Il momento di svolta arriva con una lunga sequenza di incidenti che cambia completamente l’ordine in pista. Prima il contatto di Stroll con le barriere, poi l’errore di Charles Leclerc alla Rascasse che termina la sua corsa contro le barriere. La direzione gara è costretta a intervenire con Safety Car e successiva bandiera rossa, fermando tutto a pochi giri dal termine. La ripartenza da fermo lascia spazio a dieci giri finali ad alta tensione, con Antonelli chiamato a difendere la leadership senza margine di errore. Alle sue spalle Hamilton prova a restare in scia, mentre investigazioni e penalità continuano a modificare virtualmente il podio.
Ripartenza e gestione della pressione finale
Alla ripartenza Antonelli mantiene sangue freddo e ritmo costante, riuscendo subito a contenere la pressione di Hamilton. La Mercedes gestisce bene anche le fasi successive alla Safety Car, mentre alle spalle si accende la lotta per il podio tra Gasly, Hadjar e Piastri. Proprio Isack Hadjar resta sotto investigazione per la guida in regime di neutralizzazione, rendendo ancora incerto il piazzamento finale. Anche altre penalità, tra cui quelle su Hulkenberg e Russell, continuano a ridisegnare la classifica virtuale.

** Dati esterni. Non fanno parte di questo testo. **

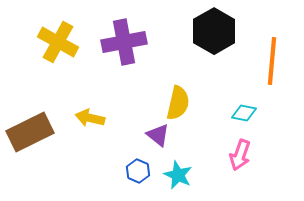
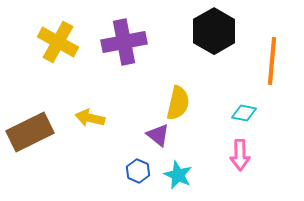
pink arrow: rotated 20 degrees counterclockwise
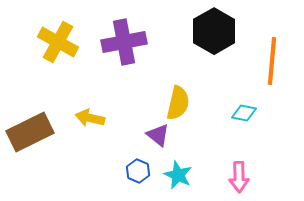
pink arrow: moved 1 px left, 22 px down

Nel finale Antonelli aumenta progressivamente il margine, gestendo il degrado e il traffico dei doppiaggi con lucidità. Hamilton resta a distanza ma non riesce mai a riaprire realmente la lotta per la vittoria. Le comunicazioni dal muretto spingono alla prudenza, ma il ritmo del leader resta comunque superiore. Alle sue spalle si stabilizza un gruppo compatto che alterna attacchi e difese senza mai trovare continuità.
Trionfo finale a Montecarlo
La gara si chiude con la bandiera a scacchi che conferma il successo di Antonelli a Montecarlo, il quinto consecutivo in una stagione fin qui dominante. Il pilota Mercedes precede Hamilton e Hadjar, con Piastri subito dietro e una classifica finale ancora sospesa tra penalità e verifiche della direzione gara. La gestione degli ultimi giri, dopo la ripartenza da fermo, risulta decisiva per mantenere il controllo in una corsa completamente frammentata.
Montecarlo consegna così una vittoria pesante e simbolica, costruita non solo sulla velocità ma soprattutto sulla capacità di reagire agli eventi. Antonelli esce dal Principato con un risultato netto in pista, mentre il resto del podio resta in parte condizionato dagli esiti delle investigazioni ancora aperte. La gara si chiude quindi nel segno della stabilità del leader, in un contesto dove la regolarità è stata l’unica vera costante.